Presented By O'Reilly and Cloudera
Make Data Work
22–23 May 2017: Training
23–25 May 2017: Tutorials & Conference
London, UK

How knowledge graphs can help dramatically improve recommendations

Aurélien Geron (Kiwisoft)
11:1511:55 Thursday, 25 May 2017
Level: Beginner
Average rating: *****
(5.00, 4 ratings)

Who is this presentation for?

  • Engineers, product managers, team leaders, CTOs, UX, analysts, and anyone interested in a better understanding of their content, better recommendations, and more structured UX

Prerequisite knowledge

  • A high-level understanding of collaborative filtering

What you'll learn

  • Understand what knowledge graphs can do for you
  • Explore the main knowledge graphs available and their pros and cons
  • Discover the problems you may encounter and learn how to overcome them


Good recommendations turn occasional users into daily users. When users don’t have to search for good content, they engage more. Collaborative filtering is one of the most successful tools for recommending the right content to the right audience, yet it requires plenty of signal to work efficiently. New users with little history get completely unpersonalized recommendations, and fresh content gets recommended to no one (or worse, to the wrong audience). This is known as the cold-start problem.

So what’s the solution? If a brand-new user watches a freshly uploaded biking video, you would probably want to recommend more biking content, and possibly suggest related topics such as fitness. In short, instead of direct content-to-content recommendations, you would go for content-to-topic-to-content.

The first step is to build a system that automatically figures out what your content is about. One option would be to just parse the text (i.e., the video title and description) and extract unusually frequent tuples of words (using tf–idf). However, plain text can be ambiguous (does “football” refer to American football or to soccer?), and it can be redundant (“sky diving” is the same as “parachuting”) and messy (“Mikael Jackson” is clearly “Michael Jackson” misspelled).

Aurélien Géron shares a much better option: leveraging the power of knowledge graphs such as Wikidata, DBpedia, and Google’s KG (initially based on Freebase, which has been sunsetted in favor of Wikidata). Each node in a graph represents a unique, unambiguous topic, and these topics are connected into a gigantic machine-queryable graph. This structure can be exploited to provide meaningful, consistent, browsable, and personalized content (e.g., list the most famous professional soccer players born in the user’s city). Many signals can be used to identify a content’s topic, from text (title, description, comments, anchors, search queries, etc.) to user behavior (e.g., topics explored during the same session) to audiovisual content analysis (using deep learning), and beyond.

No tool is perfect, and knowledge graphs are no exception.
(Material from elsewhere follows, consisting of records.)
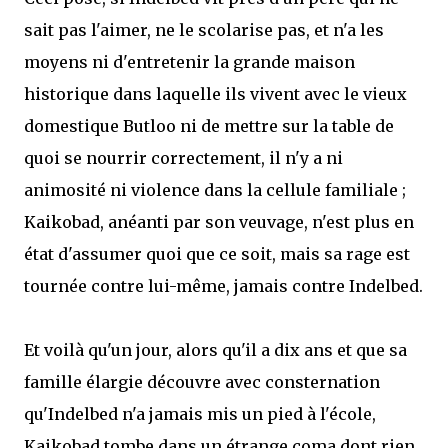
sait pas l'aimer, ne le scolarise pas, et n'a les
moyens ni d'entretenir la grande maison
historique dans laquelle ils vivent avec le vieux
domestique Butloo ni de mettre sur la table de
quoi se nourrir correctement, il n'y a ni
animosité ni violence dans la cellule familiale ;
Kaikobad, anéanti par son veuvage, n'est plus en
état d'assumer quoi que ce soit, mais sa rage est
tournée contre lui-même, jamais contre Indelbed.
Et voilà qu'un jour, alors qu'il a dix ans et que sa
famille élargie découvre avec consternation
qu'Indelbed n'a jamais mis un pied à l'école,
Kaikobad tombe dans un étrange coma dont rien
In particular, although they are great at making good recommendations for new users and serving fresh content to the right audience, they are not ideal for new topics since it takes time for a new topic to be added to a knowledge graph. One solution is to use a mixed vocabulary including both KG topics and plain text.

Beyond recommendations, better understanding what your content is actually about can help you drive your content strategy (e.g., do users engage with cooking videos?), enable context-aware ad targeting (e.g., display a makeup ad on beauty tips content), improve search (e.g., people searching for “Paris” could get only results about the city, plus a disambiguation box asking them whether they meant “Paris Hilton”, or the band “Paris”), structure the user experience (e.g., if the content is about a movie, show the main actor bios), help detect spam (e.g., why is the content unrelated to its title?), and much more.

Photo of Aurélien Geron

Aurélien Geron


Aurélien Géron is a machine learning consultant at Kiwisoft and author of the best-selling O’Reilly book Hands-on Machine Learning with Scikit-Learn, Keras, and TensorFlow. Previously, he led YouTube’s video classification team, was a founder and CTO of Wifirst, and was a consultant in a variety of domains: finance (JPMorgan and Société Générale), defense (Canada’s DOD), and healthcare (blood transfusion). He also published a few technical books (on C++, WiFi, and internet architectures), and he’s a lecturer at the Dauphine University in Paris. He lives in Singapore with his wife and three children.